2-methylbut-2-ene (Classification: DSD – self classified Cat 3 R68; CLP - Category 2, H341) has been examined for mutagenicity both in vitro and in vivo in a range of recognised core assay types. It has shown negative results for mutagenicity in vitro but positive results in a number of studies in vivo in the bone marrow micronucleus assay (EBSI, 1991b & c; BASF, 2009). It is concluded that the available data indicate that 2-methylbut-2-ene is genotoxic in vivo.

 


Short description of key information:
Although data on C5 non-cyclic streams indicate that they are not genotoxic, the marker substance in this category, isoprene, is genotoxic.

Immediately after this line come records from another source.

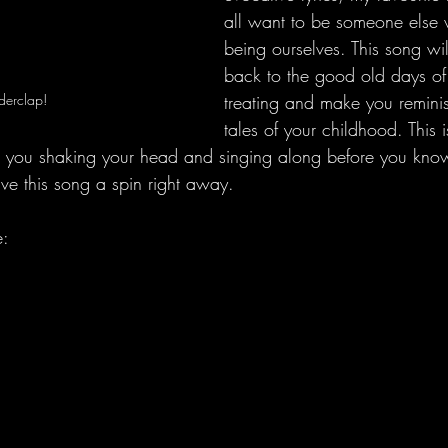
all want to be someone else 
being ourselves. This song wil
back to the good old days of g
derclap!
treating and make you remini
tales of your childhood. This i
ave you shaking your head and singing along before you kno
ive this song a spin right away.
e:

Therefore all the C5 non-cyclics are considered to warrant classification under DPD and CLP for genotoxicity.

Endpoint Conclusion: Adverse effect observed (positive)

Justification for classification or non-classification

CAS number 68477-35-0 is listed in Annex VI of CLP and is classified as follows Mutagenic Cat 2, R46 according to Dir 1999/45/EC and Cat 1B, H340 under CLP Reg (EC) 1272/2008.

All other UVCB streams in this category warrant classification for mutagenicity on the basis that they all contain >=1% isoprene. Classification as Mutagenic Category 3, R68 under DPD with the corresponding classification as a germ cell mutagen Category 2 H341 (Suspected of causing genetic defects) under CLP applies.

For streams which contain >=0.1% 1,3 -butadiene or benzene, classification should be Mutagenic Cat 2, R46 under DPD and Cat 1B, H340 under CLP.